The Bathers , dated 1905
Oil on canvas
Signed and dated lower right
Dimensions: with frame 67.5 x 58.5 cm
Reproduced on p. 66-67 in François Roussier, Jacqueline Marval: 1866-1932
Jacqueline Marval is a painter from the end of the 19th century and the turn of the 20th century. Born in 1866 from a family of teachers near Grenoble, she only came to painting late. She moved to Paris in 1895 in Montparnasse, at the heart of artistic life at the turn of the century. A modest seamstress by trade, she was introduced to painting under the leadership of her companion Jules Flandrin (1871 - 1947), a pupil of Gustave Moreau. He encouraged her talent as an observer and colorist. She meets Matisse, Guérin, Laurencin, Camin, Rouault, Marquet and the others.

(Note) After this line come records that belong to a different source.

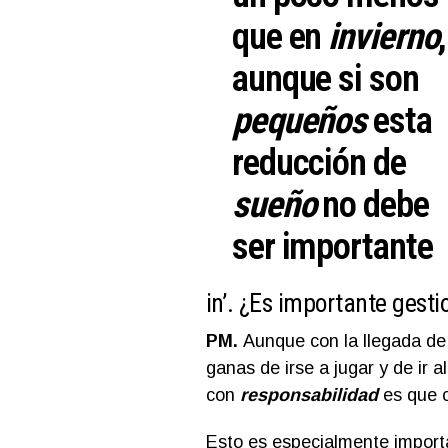
que en
invierno
,
aunque si son
pequeños
esta
reducción de
sueño
no debe
ser importante
in’.
¿Es importante gestio
PM.
Aunque con la llegada de
ganas de irse a jugar y de ir 
con
responsabilidad
es que 
Esto es especialmente importa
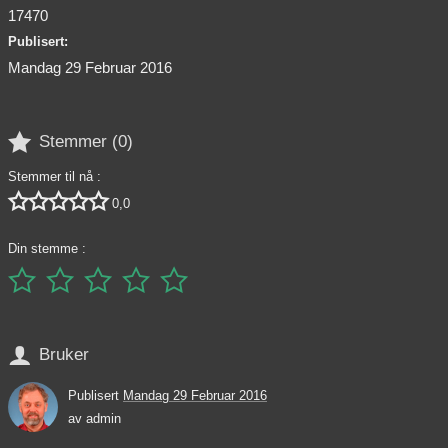
17470
Publisert:
Mandag 29 Februar 2016

Stemmer (
0
)
Stemmer til nå :





0,0
Din stemme :






Bruker
Publisert
Mandag 29 Februar 2016
av
admin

The artist opens the way to dreams and gentleness in his poetic compositions. A talented painter, she is modeled on the ideas of Fauvism: breaking perspective, giving density to the pictorial material through color and touch, getting out of academic subjects to enhance the verism of the landscape as the dreamlike projections of the mind.
Her paintings were refused at the Salon of 1900, she only exhibited there the following year. At that time, the genius collectors and gallery owners Berthe Weill, Ambroise Vollard and Eugène Druet bought and exhibited his work. In February 1902, Jacqueline Marval exhibited alongside Matisse, Marquet, and her companion Flandrin at Berthe Weill, 25 rue Victor Massé. From then on, she took off and exhibited internationally, in Europe, the United States and Asia.